# Concatenating a gridded rainfall dataset into a time series

:::{eval-rst}
:opticon:`tag`
:badge:`Wildfires,badge-primary`
:badge:`Preprocessing,badge-secondary`
:::

[![RoHub - FAIR Executable Research Object](https://img.shields.io/badge/RoHub-FAIR_Executable_Research_Object-2ea44f?logo=Open+Access&logoColor=blue)](https://w3id.org/ro-id/1b8921af-e77f-4ccf-ae38-4813cdceba0f)

## Context
### Purpose
To load and extract a region of interest from a gridded rainfall dataset, and concatenate into a time series using the [Iris package](https://scitools-iris.readthedocs.io/en/stable/).

### Preprocessing description
Time series data allows us to carry out a wide range of analyses including but not limited to trend, seasonality, anomaly detection and causality. As most of the climatological datasets are gridded, we provide a general tool to preprocess them into time series. The example global dataset from NCEP/NCAR reanalysis has a fairly low resolution (T62 Gaussian grid or approximately 1.9 * 1.9 degrees lat/long) which allows easy execution. It is openly available with a variety of atmospheric variables at near surface levels in daily and monthly frequencies as well as long-term monthly mean in NetCDF format, which is described in and can be obtained from the [NOAA Physical Sciences Laboratory](https://psl.noaa.gov/data/gridded/data.ncep.reanalysis.derived.surfaceflux.html). 

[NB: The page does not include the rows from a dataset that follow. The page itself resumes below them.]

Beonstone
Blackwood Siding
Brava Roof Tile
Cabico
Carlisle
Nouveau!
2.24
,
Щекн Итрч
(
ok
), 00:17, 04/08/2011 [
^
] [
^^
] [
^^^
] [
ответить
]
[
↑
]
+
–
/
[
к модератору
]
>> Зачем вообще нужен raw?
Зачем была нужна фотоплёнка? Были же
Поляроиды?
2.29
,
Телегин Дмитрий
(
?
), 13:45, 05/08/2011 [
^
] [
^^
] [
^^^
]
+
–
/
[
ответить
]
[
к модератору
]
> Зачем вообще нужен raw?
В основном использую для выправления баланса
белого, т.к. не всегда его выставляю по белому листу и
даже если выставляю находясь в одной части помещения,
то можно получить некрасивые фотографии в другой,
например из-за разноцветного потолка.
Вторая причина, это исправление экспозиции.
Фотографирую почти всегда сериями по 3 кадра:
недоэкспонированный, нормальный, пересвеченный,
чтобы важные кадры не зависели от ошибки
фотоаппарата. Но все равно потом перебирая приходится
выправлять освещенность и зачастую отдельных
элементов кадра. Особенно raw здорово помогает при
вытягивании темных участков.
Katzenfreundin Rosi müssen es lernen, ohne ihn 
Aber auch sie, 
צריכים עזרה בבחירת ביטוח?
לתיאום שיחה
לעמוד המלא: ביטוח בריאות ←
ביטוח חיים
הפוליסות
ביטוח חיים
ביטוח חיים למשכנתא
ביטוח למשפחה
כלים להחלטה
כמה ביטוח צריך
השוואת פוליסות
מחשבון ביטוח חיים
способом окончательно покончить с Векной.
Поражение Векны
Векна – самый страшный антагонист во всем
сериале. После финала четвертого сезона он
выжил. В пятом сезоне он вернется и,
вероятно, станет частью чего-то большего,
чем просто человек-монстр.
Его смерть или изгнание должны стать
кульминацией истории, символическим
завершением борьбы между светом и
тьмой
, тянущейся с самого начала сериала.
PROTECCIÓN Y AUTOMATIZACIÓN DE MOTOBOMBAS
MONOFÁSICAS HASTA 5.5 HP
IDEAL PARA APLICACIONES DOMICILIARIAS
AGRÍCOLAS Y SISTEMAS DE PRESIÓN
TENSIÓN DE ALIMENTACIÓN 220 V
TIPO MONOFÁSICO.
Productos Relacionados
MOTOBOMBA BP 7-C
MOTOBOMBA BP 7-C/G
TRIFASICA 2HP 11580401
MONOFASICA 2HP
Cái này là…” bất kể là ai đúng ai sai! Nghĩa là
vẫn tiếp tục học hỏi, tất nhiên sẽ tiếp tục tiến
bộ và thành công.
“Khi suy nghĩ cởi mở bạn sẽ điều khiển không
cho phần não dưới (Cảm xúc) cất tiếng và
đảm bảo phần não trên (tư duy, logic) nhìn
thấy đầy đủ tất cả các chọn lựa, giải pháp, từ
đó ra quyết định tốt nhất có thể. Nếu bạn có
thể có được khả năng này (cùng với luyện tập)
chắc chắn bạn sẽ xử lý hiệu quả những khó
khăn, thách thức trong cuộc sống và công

This notebook uses a single sample data file for global daily precipitation rate (monthly mean) included with the notebook.

### Highlights
* Data for the entire globe is loaded and plotted using Iris
* Seasonal means are created by aggregating the data
* The Indonesian Borneo region is extracted and plotted
* The area-averaged time series for Indonesian Borneo region is created 
* A particular season and timeframe are extracted from the time series

### Contributions

#### Notebook
* Timothy Lam (author), University of Exeter, [@timo0thy](https://github.com/timo0thy)
* Marlene Kretschmer (author), University of Reading, [@MarleneKretschmer](https://github.com/MarleneKretschmer)
* Samantha Adams (author), Met Office Informatics Lab, [@svadams](https://github.com/svadams)
* Rachel Prudden (author), Met Office Informatics Lab, [@RPrudden](https://github.com/RPrudden)
* Elena Saggioro (author), University of Reading, [@ESaggioro](https://github.com/ESaggioro)
* Nick Homer (reviewer),  University of Edinburgh, [@NHomer](https://github.com/NHomer)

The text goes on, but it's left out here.